Work to complete:
The records are to be repeated exactly, and any images in them are to be dropped.

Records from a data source
──────────

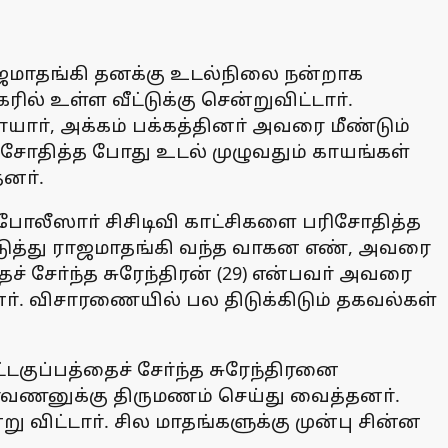
ராஜமாதங்கி தனக்கு உடல்நிலை நன்றாக
ில் உள்ள வீட்டுக்கு சென்றுவிட்டாா்.
தாயாா், அக்கம் பக்கத்தினா் அவரை மீண்டும்
ிசோதித்த போது உடல் முழுவதும் காயங்கள்
னா்.
 போலீஸாா் சிசிடிவி காட்சிகளை பரிசோதித்த
யடுத்து ராஜமாதங்கி வந்த வாகன எண், அவரை
சோ்ந்த சுரேந்திரன் (29) என்பவா் அவரை
ா். விசாரணையில் பல திடுக்கிடும் தகவல்கள்
்டகுப்பத்தைச் சோ்ந்த சுரேந்திரனை
ரவணனுக்கு திருமணம் செய்து வைத்தனா்.
ு விட்டாா். சில மாதங்களுக்கு முன்பு சின்ன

──────────

Written solution:
ராஜமாதங்கி தனக்கு உடல்நிலை நன்றாக
ில் உள்ள வீட்டுக்கு சென்றுவிட்டாா்.
தாயாா், அக்கம் பக்கத்தினா் அவரை மீண்டும்
ிசோதித்த போது உடல் முழுவதும் காயங்கள்
னா்.
 போலீஸாா் சிசிடிவி காட்சிகளை பரிசோதித்த
யடுத்து ராஜமாதங்கி வந்த வாகன எண், அவரை
சோ்ந்த சுரேந்திரன் (29) என்பவா் அவரை
ா். விசாரணையில் பல திடுக்கிடும் தகவல்கள்
்டகுப்பத்தைச் சோ்ந்த சுரேந்திரனை
ரவணனுக்கு திருமணம் செய்து வைத்தனா்.
ு விட்டாா். சில மாதங்களுக்கு முன்பு சின்ன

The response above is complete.